The Two Finishes: Anodizing vs Powder Coating
Anodizing is an electrochemical process that converts the aluminium surface into a hard porous oxide layer. It is extremely hard and has excellent UV stability but is limited in color range. Powder Coating applies dry powder electrostatically then cures it in an oven at 200°C. For most institutional applications in East Africa powder coating offers the best balance of aesthetics and availability.
A 10 micron powder coat is cheaper but it fails prematurely in coastal environments. A 20 micron coating provides a substantially more robust barrier.
Why 20 Microns Matters Especially at the Coast
Salt spray from the ocean deposits chloride ions on the aluminium surface. These ions are small and aggressive. They migrate through microscopic pinholes in thin coatings and initiate corrosion. Once corrosion starts it creeps under the coating lifting and delaminating it in thin worm like tracks.
A 20 micron coating ensures the path for chloride ions to reach the aluminium substrate is longer and more tortuous. Pinhole density is reduced and edge coverage is improved. We have observed and replaced 10 micron finishes on Mogadishu buildings that showed visible corrosion within 36 months of installation while 20 micron finishes remained unchanged.

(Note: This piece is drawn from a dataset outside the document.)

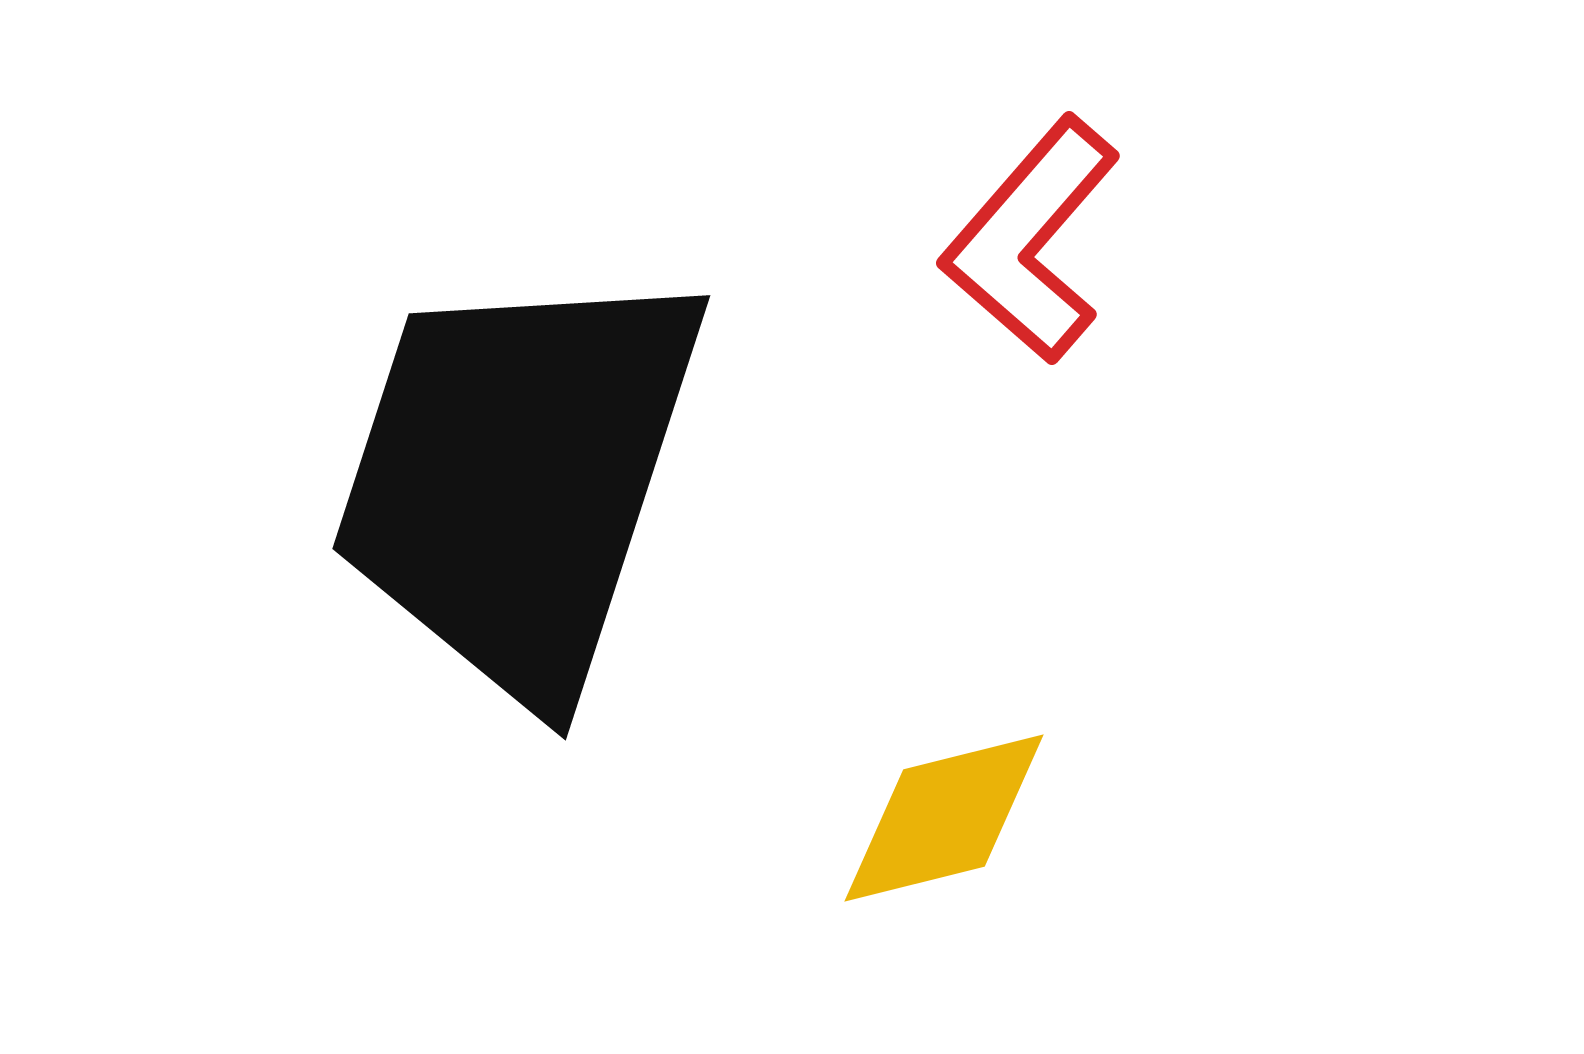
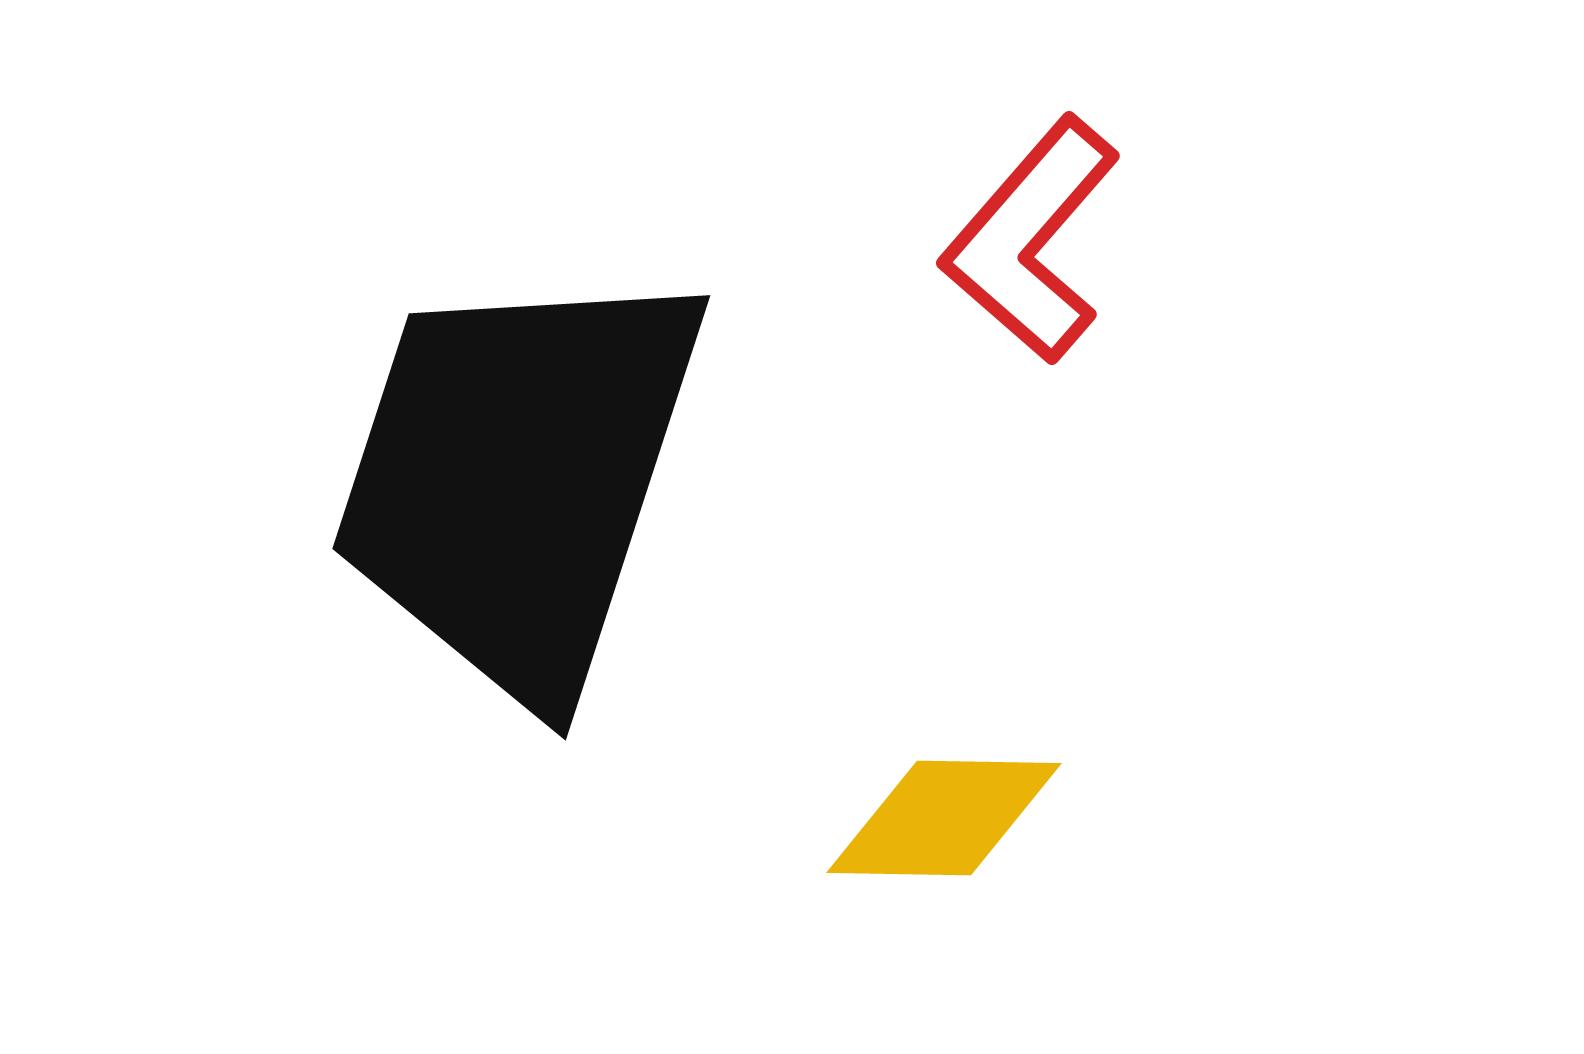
yellow diamond: rotated 15 degrees clockwise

How We Verify Finish Quality at Taslim
In our Nairobi fabrication facility we use two methods for verification. First an Eddy Current Thickness Gauge measures the distance to the substrate through the coating layer with an accuracy of 1 micron. Second we conduct Visual Inspection Under Magnification to ensure the coating has flowed properly around corners and into recesses.
Specification Checklist
When writing a specification insist on this language: All exposed aluminium surfaces shall receive a factory applied architectural polyester powder coating with a minimum average dry film thickness of 20 microns. For installations within 5km of the coast coating shall meet Qualicoat Seaside Class requirements.
At Taslim we build for the long term. That means sweating the microns.